Determines the location of nodes by rack and data center.
This snitch uses a user-defined description of the network details located in the cassandra-topology.properties file. Use this snitch when your node IPs are not uniform or if you have complex replication grouping requirements. When using this snitch, you can define your data center names to be whatever you want. Make sure that the data center names you define correlate to the name of your data centers in your keyspace strategy_options. Every node in the cluster should be described in the cassandra-topology.properties file, and this file should be exactly the same on every node in the cluster.

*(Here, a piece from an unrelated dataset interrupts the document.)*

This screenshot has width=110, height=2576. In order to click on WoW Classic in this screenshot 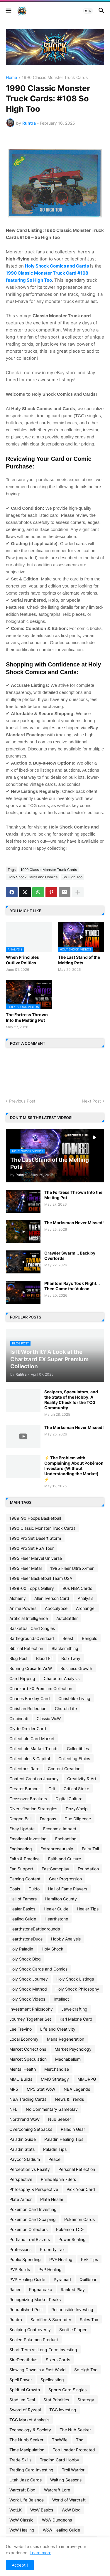 , I will do `click(21, 2519)`.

# Data Center One 188.8.131.52 =DC1:RAC1 184.108.40.206 =DC1:RAC1 220.127.116.11 =DC1:RAC1 18.104.22.168 =DC1:RAC2 22.214.171.124 =DC1:RAC2 126.96.36.199 =DC1:RAC2 # Data Center Two 188.8.131.52 =DC2:RAC1 184.108.40.206 =DC2:RAC1 220.127.116.11 =DC2:RAC1 18.104.22.168 =DC2:RAC2 22.214.171.124 =DC2:RAC2 126.96.36.199 =DC2:RAC2 # Analytics Replication Group 188.8.131.52 =DC3:RAC1 184.108.40.206 =DC3:RAC1 220.127.116.11 =DC3:RAC1 # default for unknown nodes default =DC3:RAC1
The GossipingPropertyFileSnitch defines a local node's data center and rack; it uses gossip for propagating this information to other nodes. The conf/cassandra-rackdc.properties file defines the default data center and rack used by this snitch:
dc =DC1 rack =RAC1
To migrate from the PropertyFileSnitch to the GossipingPropertyFileSnitch, update one node at a time to allow gossip time to propagate. The PropertyFileSnitch is used as a fallback when cassandra-topologies.properties is present.

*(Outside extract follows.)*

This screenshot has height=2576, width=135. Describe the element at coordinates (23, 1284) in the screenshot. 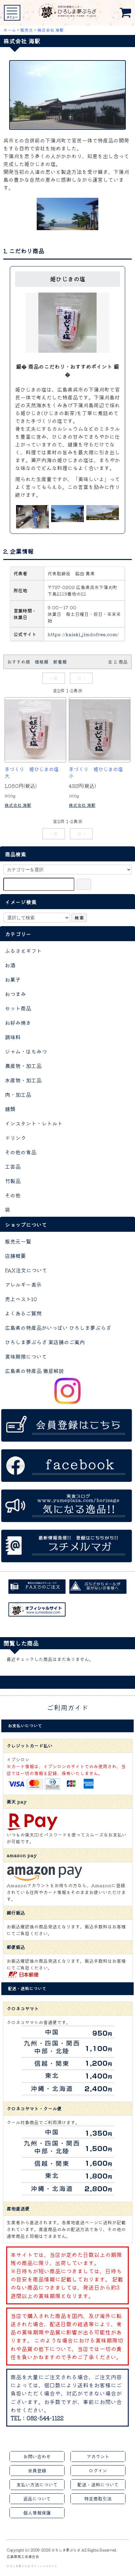 I see `アレルギー表示` at that location.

Use the EC2Snitch for simple cluster deployments on Amazon EC2 where all nodes in the cluster are within a single region. The region is treated as the data center and the availability zones are treated as racks within the data center. For example, if a node is in us-east-1a, us-east is the data center name and 1a is the rack location. Because private IPs are used, this snitch does not work across multiple Regions.
When defining your keyspace strategy option, use the EC2 region name (for example,``us-east``) as your data center name.
Use the EC2MultiRegionSnitch for deployments on Amazon EC2 where the cluster spans multiple regions. As with the EC2Snitch, regions are treated as data centers and availability zones are treated as racks within a data center. For example, if a node is in us-east-1a, us-east is the data center name and 1a is the rack location.
This snitch uses public IPs as broadcast_address to allow cross-region connectivity. This means that you must configure each Cassandra node so that the listen_address is set to the private IP address of the node, and the broadcast_address is set to the public IP address of the node. This allows Cassandra nodes in one EC2 region to bind to nodes in another region, thus enabling multiple data center support. (For intra-region traffic, Cassandra switches to the private IP after establishing a connection.)
Additionally, you must set the addresses of the seed nodes in the cassandra.yaml file to that of the public IPs because private IPs are not routable between networks. For example:
seeds: 18.104.22.168, 22.214.171.124
To find the public IP address, run this command from each of the seed nodes in EC2:
When defining your keyspace strategy option, use the EC2 region name, such as ``us-east``, as your data center names.